Colds come on slowly, usually with a runny nose, congestion, sneezing, sore throat, swollen glands, and coughs. Babies with a stuffy nose who haven't yet learned to breathe through their mouth may have trouble sleeping and eating. For most kids, colds are no big deal. But for asthmatic children, colds can be more severe and can trigger asthma attacks. Even after a cold has subsided, a cough may last for weeks.


Clean toys and teach older kids to wash their hands and to cover their mouth when they cough or sneeze, or tell them to bend their arm and sneeze into the crook of their elbow.


There is no cure, so don't pester your pediatrician for antibiotics, which don't kill viruses. And -- sorry, moms -- those infant over-the-counter cough and cold medications you've used in the past aren't available anymore. Those medications contain ingredients such as dextromethorphan (the DM in cough medicines), the decongestant pseudoephedrine, and antihistamines such as diphenhydramine that have been linked in children younger than age 2 with a variety of adverse effects -- including neurological problems, increased blood pressure, heart-rhythm problems, even death. That's why drug manufacturers voluntarily recalled infant cold and cough medicine in October. At that time, the FDA was also considering recommending that medicine with decongestants, cough suppressants, and/or antihistamines not be given to kids younger than age 6.

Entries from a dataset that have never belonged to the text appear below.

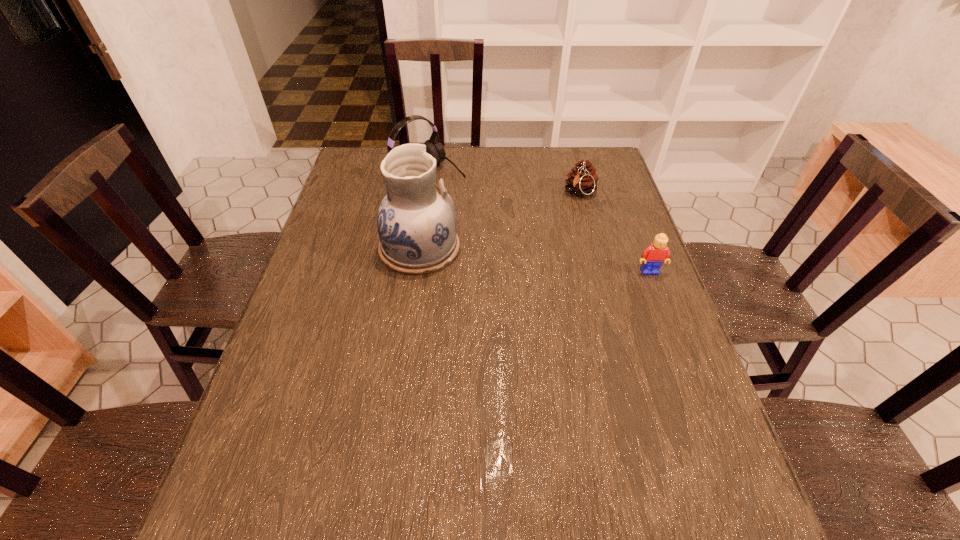 Where is `vacant space situated on the ear cushions of the headset`? vacant space situated on the ear cushions of the headset is located at coordinates (462, 193).

What are the coordinates of `vacant space located on the ear cushions of the headset` in the screenshot? It's located at (486, 211).

The width and height of the screenshot is (960, 540). What are the coordinates of `pinecone that is at the far edge` in the screenshot? It's located at (582, 180).

Identify the location of headset at the far edge. (433, 147).

The image size is (960, 540). I want to click on object positioned at the left edge, so click(x=433, y=147).

The height and width of the screenshot is (540, 960). I want to click on Lego present at the right edge, so click(x=653, y=257).

Where is `pinecone that is at the right edge`? This screenshot has height=540, width=960. pinecone that is at the right edge is located at coordinates (582, 180).

Locate an element on the screen. object that is positioned at the far left corner is located at coordinates pyautogui.click(x=433, y=147).

Find the location of `object that is at the far right corner`. object that is at the far right corner is located at coordinates (582, 180).

This screenshot has width=960, height=540. Identify the location of vacant space at the far edge of the desktop. (512, 163). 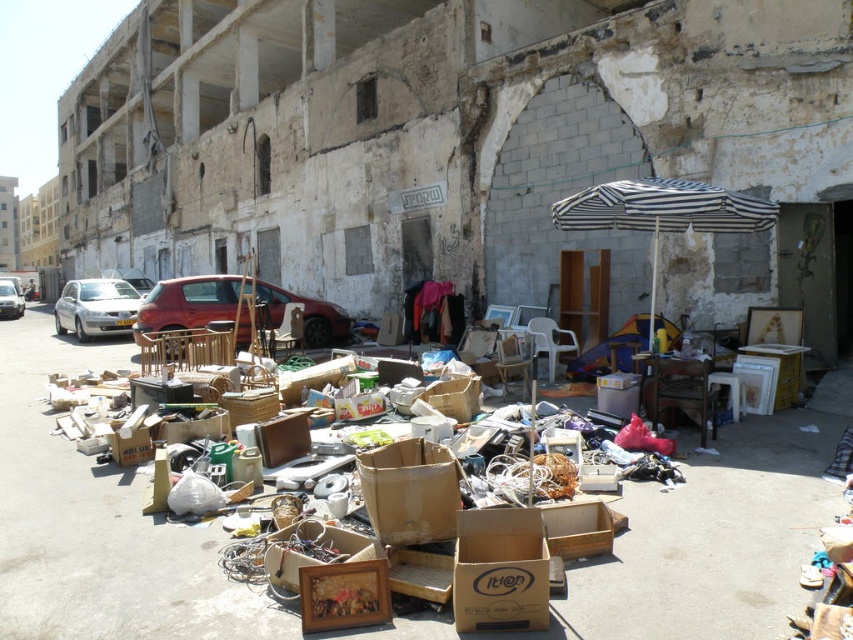 Question: Which object is farther from the camera taking this photo?

Choices:
 (A) silver metallic van at center
 (B) wooden chair at center
 (C) black and white striped umbrella at center
 (D) cardboard box at center

Answer: (A)

Question: Is brown cardboard boxes at center wider than cardboard box at center?

Choices:
 (A) yes
 (B) no

Answer: (A)

Question: Based on their relative distances, which object is nearer to the wooden chair at center?

Choices:
 (A) cardboard box at center
 (B) white matte car at left
 (C) metallic red car at center

Answer: (A)

Question: Considering the relative positions of cardboard box at center and silver metallic van at center in the image provided, where is cardboard box at center located with respect to silver metallic van at center?

Choices:
 (A) right
 (B) left

Answer: (A)

Question: Which of these objects is positioned closest to the brown cardboard box at center?

Choices:
 (A) cardboard box at center
 (B) white matte car at left
 (C) brown cardboard boxes at center

Answer: (A)

Question: From the image, what is the correct spatial relationship of brown cardboard boxes at center in relation to white matte car at left?

Choices:
 (A) left
 (B) right

Answer: (B) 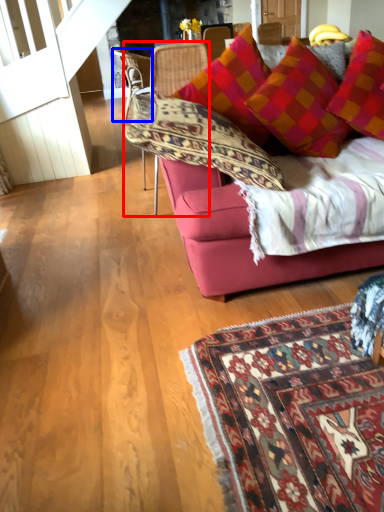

So do kids with colds have to tough it out? If yours has a fever, is uncomfortable, and is older than 6 months, give her acetaminophen or ibuprofen to lower her temperature. (Don't give kids aspirin because it can cause Reye's syndrome, which can lead to brain damage and death.) Drinking fluids can also loosen congestion and prevent dehydration. If your child refuses water, offer ice pops, diluted juice, or the age-old remedy -- chicken soup. You could also use a nasal aspirator on babies younger than 6 months or put saline drops (or use a spray) in an older child's nose. Or try a cool-mist humidifier, which thins mucus. (Clean the humidifier daily to prevent bacteria and mold growth.)

Red Alert

Kids with colds don't usually get high fevers, so if your child has a rectal temperature above 102 degrees F., check with your pediatrician to ensure that she doesn't have another type of infection, such as pneumonia, strep throat, or an ear infection. If your baby is under 3 months old, call your pediatrician at the very first sign of illness because even a mild cold can quickly develop into something more serious in these infants.